Second, BR algorithms must be implemented in clinical monitors to be widely used in clinical practice. This review identified one clinical monitor in which a BR algorithm has been implemented: the Nellcor bedside patient monitoring system with reported LoAs of 2.25 $\pm$ 10.60 bpm when assessed against capnography derived BRs in patients undergoing procedural sedation and analgesia for endoscopy procedures [200]. This clinical implementation of a BR algorithm marks the beginning of a new phase in the use of BR algorithms since research into the potential clinical benefit of BR algorithms can be conducted with greater ease after clinical implementation. The process of implementing BR algorithms in monitors is likely to benefit from collaboration across multiple disciplines.

The third key area for future work is to conduct clinical trials to determine how BR algorithms can be used to deliver benefit to patients. These are likely to consist of two stages: an observational trial to determine whether a BR algorithm could be expected to be beneficial, followed by an interventional trial in which clinicians respond to the BRs, prompting changes in treatment. The first stage could be conducted using retrospective analysis of ECG or PPG signals, whereas the second is likely to require a clinical monitor in which a BR algorithm has been implemented. For example, Shah et al. used a PPG-based BR algorithm to perform a retrospective analysis of the utility of BR for prediction of exacerbations in COPD patients [258]. They observed that BRs derived from the PPG were predictive of exacerbations although the clinical utility of this approach needs to be assessed in an interventional trial.

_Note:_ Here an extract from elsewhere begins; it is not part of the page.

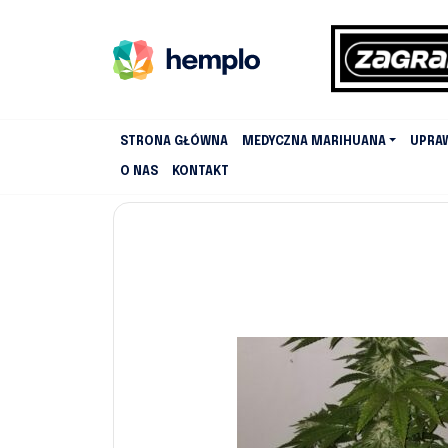
STRONA GŁÓWNA
MEDYCZNA MARIHUANA
UPRA
O NAS
KONTAKT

E. Novel Physiological Insights

Novel insights into respiratory physiology can be gained by using BR algorithms in settings where it would otherwise not be practical to either measure BR or to monitor it continuously. In [195] and [262], an ECG-based BR algorithm was used to study changes in BR in the days following an acute myocardial infarction through secondary analysis of Holter ECG monitoring. This led to the insight that an elevated nocturnal BR (of $\ge$ 18.6 bpm) was associated with an increased risk of nonsudden cardiac death. It has also been suggested that BR algorithms can be used to investigate changes in breathing patterns due to pathology. In [185], an ECG-based BR algorithm was used to study changes in inspiration time, exhalation time, and the ratio of inspiration to exhalation time (as well as BR), associated with schizophrenia. In this particular study, no respiratory signal was available, so the BR algorithm provided additional insights.